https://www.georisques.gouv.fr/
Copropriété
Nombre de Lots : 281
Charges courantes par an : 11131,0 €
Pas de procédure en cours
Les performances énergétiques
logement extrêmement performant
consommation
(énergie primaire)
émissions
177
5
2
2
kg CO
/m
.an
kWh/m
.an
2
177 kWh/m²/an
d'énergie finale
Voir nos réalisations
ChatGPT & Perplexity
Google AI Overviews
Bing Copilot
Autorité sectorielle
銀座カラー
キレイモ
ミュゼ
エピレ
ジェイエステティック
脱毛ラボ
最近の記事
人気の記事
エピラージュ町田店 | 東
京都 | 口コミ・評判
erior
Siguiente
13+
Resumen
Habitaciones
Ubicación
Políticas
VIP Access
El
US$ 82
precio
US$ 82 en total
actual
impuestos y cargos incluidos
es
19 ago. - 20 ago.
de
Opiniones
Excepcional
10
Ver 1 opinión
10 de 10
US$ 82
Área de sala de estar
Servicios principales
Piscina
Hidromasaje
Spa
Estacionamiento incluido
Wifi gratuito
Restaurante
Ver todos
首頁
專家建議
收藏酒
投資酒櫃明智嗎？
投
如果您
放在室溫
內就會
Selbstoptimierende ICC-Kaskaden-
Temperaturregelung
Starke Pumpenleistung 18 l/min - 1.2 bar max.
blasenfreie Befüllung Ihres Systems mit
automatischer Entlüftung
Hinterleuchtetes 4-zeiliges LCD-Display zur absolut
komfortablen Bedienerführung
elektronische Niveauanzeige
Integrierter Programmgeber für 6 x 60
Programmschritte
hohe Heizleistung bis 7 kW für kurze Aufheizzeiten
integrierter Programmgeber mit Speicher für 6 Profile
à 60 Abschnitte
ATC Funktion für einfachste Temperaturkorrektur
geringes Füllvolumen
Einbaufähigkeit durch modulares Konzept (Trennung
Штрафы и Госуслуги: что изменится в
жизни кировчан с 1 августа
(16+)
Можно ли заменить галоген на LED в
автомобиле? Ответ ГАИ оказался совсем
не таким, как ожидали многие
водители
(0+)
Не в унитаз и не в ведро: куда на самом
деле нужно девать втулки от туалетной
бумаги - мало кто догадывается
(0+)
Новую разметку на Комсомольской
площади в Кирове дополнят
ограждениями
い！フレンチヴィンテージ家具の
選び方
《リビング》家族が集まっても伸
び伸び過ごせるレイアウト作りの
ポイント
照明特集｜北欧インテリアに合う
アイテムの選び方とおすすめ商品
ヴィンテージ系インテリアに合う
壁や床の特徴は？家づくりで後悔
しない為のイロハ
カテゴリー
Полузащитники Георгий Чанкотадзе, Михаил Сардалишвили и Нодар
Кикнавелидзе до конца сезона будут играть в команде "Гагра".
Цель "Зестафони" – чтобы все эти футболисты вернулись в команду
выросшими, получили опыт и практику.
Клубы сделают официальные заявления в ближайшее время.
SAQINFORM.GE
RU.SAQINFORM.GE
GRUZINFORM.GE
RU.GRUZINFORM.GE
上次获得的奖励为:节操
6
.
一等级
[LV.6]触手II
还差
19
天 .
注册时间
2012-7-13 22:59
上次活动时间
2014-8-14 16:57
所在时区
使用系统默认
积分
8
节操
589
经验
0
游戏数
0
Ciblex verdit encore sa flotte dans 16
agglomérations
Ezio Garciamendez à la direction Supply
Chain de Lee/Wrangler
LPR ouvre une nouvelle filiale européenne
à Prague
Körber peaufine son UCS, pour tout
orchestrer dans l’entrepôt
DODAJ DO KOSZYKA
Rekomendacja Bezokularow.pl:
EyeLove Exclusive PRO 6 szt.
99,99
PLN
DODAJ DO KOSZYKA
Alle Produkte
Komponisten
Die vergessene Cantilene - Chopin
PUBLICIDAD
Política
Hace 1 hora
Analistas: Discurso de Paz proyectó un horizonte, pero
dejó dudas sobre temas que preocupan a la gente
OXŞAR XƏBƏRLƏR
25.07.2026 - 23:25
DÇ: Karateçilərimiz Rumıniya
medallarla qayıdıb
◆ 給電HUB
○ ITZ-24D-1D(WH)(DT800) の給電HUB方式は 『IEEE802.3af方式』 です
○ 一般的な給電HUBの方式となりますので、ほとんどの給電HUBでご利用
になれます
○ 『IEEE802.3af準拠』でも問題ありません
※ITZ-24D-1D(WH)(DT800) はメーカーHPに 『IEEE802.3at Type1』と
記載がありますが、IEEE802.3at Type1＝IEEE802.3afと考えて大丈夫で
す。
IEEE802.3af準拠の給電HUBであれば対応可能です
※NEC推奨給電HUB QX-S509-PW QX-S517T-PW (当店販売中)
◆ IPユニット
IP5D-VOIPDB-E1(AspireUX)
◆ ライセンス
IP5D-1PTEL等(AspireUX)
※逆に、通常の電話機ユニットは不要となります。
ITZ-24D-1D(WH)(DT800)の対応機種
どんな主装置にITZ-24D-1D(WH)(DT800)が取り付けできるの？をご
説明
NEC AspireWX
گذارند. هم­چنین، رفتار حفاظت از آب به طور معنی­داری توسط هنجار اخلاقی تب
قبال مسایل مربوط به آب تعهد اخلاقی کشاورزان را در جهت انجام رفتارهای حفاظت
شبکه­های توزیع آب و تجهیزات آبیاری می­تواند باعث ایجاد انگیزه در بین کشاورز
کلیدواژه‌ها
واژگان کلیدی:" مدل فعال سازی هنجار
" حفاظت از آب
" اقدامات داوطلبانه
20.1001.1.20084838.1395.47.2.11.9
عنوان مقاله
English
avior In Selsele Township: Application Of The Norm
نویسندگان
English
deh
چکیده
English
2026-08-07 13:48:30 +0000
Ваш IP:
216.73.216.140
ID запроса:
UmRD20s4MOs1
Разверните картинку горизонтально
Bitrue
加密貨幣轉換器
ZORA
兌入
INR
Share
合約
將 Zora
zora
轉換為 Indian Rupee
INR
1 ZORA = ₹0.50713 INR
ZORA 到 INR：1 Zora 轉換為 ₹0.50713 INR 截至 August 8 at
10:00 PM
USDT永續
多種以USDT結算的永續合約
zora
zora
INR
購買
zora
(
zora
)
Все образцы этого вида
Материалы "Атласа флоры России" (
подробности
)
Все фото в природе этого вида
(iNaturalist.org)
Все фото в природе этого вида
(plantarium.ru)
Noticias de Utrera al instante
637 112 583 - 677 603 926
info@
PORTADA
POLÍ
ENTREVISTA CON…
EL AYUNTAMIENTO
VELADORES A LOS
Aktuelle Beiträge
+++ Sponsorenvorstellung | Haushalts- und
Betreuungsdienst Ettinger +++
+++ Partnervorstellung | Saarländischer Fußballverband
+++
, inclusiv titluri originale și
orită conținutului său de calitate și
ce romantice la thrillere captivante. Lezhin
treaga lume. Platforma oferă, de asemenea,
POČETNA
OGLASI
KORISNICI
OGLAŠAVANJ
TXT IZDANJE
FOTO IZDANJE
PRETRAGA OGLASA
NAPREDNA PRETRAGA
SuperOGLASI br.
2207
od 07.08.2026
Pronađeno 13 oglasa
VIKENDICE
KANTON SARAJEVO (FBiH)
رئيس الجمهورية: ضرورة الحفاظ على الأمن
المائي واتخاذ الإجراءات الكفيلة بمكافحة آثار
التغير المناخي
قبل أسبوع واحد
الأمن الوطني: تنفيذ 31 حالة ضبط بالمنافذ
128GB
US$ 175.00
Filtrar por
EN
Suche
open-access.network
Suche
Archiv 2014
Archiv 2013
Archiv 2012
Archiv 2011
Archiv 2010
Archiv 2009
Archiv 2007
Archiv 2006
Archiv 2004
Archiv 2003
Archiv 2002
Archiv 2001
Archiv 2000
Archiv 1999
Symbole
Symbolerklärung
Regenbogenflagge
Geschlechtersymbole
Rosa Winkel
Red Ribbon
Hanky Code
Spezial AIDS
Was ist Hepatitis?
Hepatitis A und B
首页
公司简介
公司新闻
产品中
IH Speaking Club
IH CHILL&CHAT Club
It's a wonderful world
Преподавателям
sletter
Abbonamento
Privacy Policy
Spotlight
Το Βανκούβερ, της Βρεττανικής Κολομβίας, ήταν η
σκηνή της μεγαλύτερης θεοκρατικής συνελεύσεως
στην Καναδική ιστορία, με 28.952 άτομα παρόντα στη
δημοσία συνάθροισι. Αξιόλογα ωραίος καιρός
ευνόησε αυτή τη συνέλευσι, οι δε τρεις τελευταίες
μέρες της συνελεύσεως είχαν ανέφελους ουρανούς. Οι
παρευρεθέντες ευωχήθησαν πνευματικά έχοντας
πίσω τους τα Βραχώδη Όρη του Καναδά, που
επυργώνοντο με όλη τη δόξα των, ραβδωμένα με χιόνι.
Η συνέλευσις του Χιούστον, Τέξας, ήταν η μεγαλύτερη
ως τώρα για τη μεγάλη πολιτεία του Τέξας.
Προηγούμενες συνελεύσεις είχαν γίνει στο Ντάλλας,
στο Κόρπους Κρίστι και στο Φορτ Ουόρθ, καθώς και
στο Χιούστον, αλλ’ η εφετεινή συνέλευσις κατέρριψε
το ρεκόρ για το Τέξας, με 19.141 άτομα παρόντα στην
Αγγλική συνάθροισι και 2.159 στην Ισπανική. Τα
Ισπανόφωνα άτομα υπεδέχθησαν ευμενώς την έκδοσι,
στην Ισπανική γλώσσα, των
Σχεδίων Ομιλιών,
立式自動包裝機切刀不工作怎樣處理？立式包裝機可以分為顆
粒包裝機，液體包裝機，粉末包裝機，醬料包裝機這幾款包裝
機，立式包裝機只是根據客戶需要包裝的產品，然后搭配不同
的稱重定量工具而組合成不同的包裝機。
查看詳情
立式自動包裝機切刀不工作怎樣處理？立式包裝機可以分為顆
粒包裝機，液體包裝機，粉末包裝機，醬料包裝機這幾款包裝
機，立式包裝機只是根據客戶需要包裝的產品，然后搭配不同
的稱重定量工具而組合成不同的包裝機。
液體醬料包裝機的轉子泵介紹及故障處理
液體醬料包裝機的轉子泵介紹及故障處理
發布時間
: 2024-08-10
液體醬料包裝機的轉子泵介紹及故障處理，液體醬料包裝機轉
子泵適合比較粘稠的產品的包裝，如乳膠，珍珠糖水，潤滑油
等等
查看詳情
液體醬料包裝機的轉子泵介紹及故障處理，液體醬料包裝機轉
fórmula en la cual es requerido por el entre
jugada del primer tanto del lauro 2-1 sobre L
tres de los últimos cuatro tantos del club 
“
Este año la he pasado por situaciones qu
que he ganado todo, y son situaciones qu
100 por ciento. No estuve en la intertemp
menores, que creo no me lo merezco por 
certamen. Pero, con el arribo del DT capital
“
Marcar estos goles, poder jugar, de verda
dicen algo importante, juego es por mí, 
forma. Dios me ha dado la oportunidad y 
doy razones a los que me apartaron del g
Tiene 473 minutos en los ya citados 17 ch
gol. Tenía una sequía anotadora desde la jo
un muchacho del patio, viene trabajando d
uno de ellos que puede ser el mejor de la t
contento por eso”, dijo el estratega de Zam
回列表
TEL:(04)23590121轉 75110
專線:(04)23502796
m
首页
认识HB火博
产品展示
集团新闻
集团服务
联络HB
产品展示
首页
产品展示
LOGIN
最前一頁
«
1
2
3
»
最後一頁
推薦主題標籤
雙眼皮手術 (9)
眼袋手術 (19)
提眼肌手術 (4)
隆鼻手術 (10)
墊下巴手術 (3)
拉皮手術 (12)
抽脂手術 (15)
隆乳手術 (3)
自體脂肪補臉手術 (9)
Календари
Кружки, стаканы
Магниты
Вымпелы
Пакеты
──────
Looking at the material above, please copy exactly every line from its first line through the line containing "hohe Heizleistung bis", with both ends included and nothing else.

https://www.georisques.gouv.fr/
Copropriété
Nombre de Lots : 281
Charges courantes par an : 11131,0 €
Pas de procédure en cours
Les performances énergétiques
logement extrêmement performant
consommation
(énergie primaire)
émissions
177
5
2
2
kg CO
/m
.an
kWh/m
.an
2
177 kWh/m²/an
d'énergie finale
Voir nos réalisations
ChatGPT & Perplexity
Google AI Overviews
Bing Copilot
Autorité sectorielle
銀座カラー
キレイモ
ミュゼ
エピレ
ジェイエステティック
脱毛ラボ
最近の記事
人気の記事
エピラージュ町田店 | 東
京都 | 口コミ・評判
erior
Siguiente
13+
Resumen
Habitaciones
Ubicación
Políticas
VIP Access
El
US$ 82
precio
US$ 82 en total
actual
impuestos y cargos incluidos
es
19 ago. - 20 ago.
de
Opiniones
Excepcional
10
Ver 1 opinión
10 de 10
US$ 82
Área de sala de estar
Servicios principales
Piscina
Hidromasaje
Spa
Estacionamiento incluido
Wifi gratuito
Restaurante
Ver todos
首頁
專家建議
收藏酒
投資酒櫃明智嗎？
投
如果您
放在室溫
內就會
Selbstoptimierende ICC-Kaskaden-
Temperaturregelung
Starke Pumpenleistung 18 l/min - 1.2 bar max.
blasenfreie Befüllung Ihres Systems mit
automatischer Entlüftung
Hinterleuchtetes 4-zeiliges LCD-Display zur absolut
komfortablen Bedienerführung
elektronische Niveauanzeige
Integrierter Programmgeber für 6 x 60
Programmschritte
hohe Heizleistung bis 7 kW für kurze Aufheizzeiten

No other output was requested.